In order to determine whether “Wood” was trustworthy, each document that he provided was closely scrutinized by the OSS in London. The files were transmitted to Washington with long commentaries. Paragraph by paragraph, word by word, everything was gone over with a fine-tooth comb and weighed against information derived from other sources. “Paragraph 1 is probable but hard to verify,” “paragraph 2 had been verified, its content is accurate,” “paragraph 3 is correct,” and so on. While the Allies had still not ruled out the possibility of a trap, they nevertheless thought it less and less likely. Nothing in “Wood’s” attitude led them to detect suspect behavior. If this was a game of deception, “it will have been far and away the most elaborate deceptive strategy so far known either to British or American counterespionage services,” wrote Norman Pearson in his November 23, 1943 memorandum.

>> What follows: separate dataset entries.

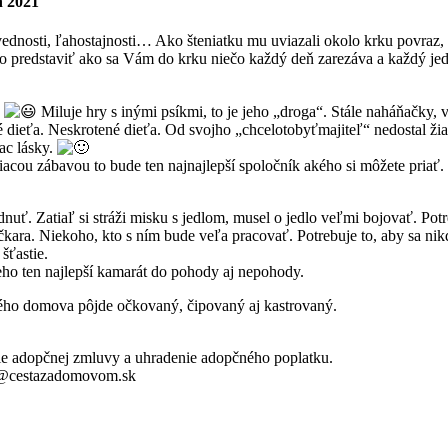
n 2021
ednosti, ľahostajnosti… Ako šteniatku mu uviazali okolo krku povraz, 
si to predstaviť ako sa Vám do krku niečo každý deň zarezáva a každý j
.
Miluje hry s inými psíkmi, to je jeho „droga“. Stále naháňačky
é dieťa. Neskrotené dieťa. Od svojho „chcelotobyťmajiteľ“ nedostal žia
ac lásky.
acou zábavou to bude ten najnajlepší spoločník akého si môžete priať.
ádnuť. Zatiaľ si stráži misku s jedlom, musel o jedlo veľmi bojovať. Pot
čkara. Niekoho, kto s ním bude veľa pracovať. Potrebuje to, aby sa nik
šťastie.
eho ten najlepší kamarát do pohody aj nepohody.
ého domova pôjde očkovaný, čipovaný aj kastrovaný.
ie adopčnej zmluvy a uhradenie adopčného poplatku.
fo@cestazadomovom.sk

“Wood’s” motivations seemed to be purely individual. “On the whole,” Pearson went on, “it seems likely that whether or not Wood is acting as he does from the ideological motives he professes, and despite the fact that he is unwilling to receive any money for his services, he is at the same time not unaware that after the Defeat some special consideration might be accorded to him.” The conclusion was chilling: “The habits of rats on sinking ships are well known.”

9

THE “KAPPA FILES”

Ankara, October 1943

“Gentlemen do not read each other’s mail,” U.S. Secretary of State Henry Stimson had said in 1929. This deep disdain for espionage was very widespread in English and American diplomatic circles. Sir Hugh Knatchbull-Hugessen, British ambassador to Turkey since 1939, and a diplomat of the old school, shared that way of thinking. Intelligence was outside the scope of his work and he did not want to hear it talked about. This indifference was close to negligence—he had an Albanian servant named Elyeza Bazna, of whom he had no thorough investigation made, though the man came to him out of the blue, and the ambassador never suspected that he had hired a dangerous spy in the pay of Germany.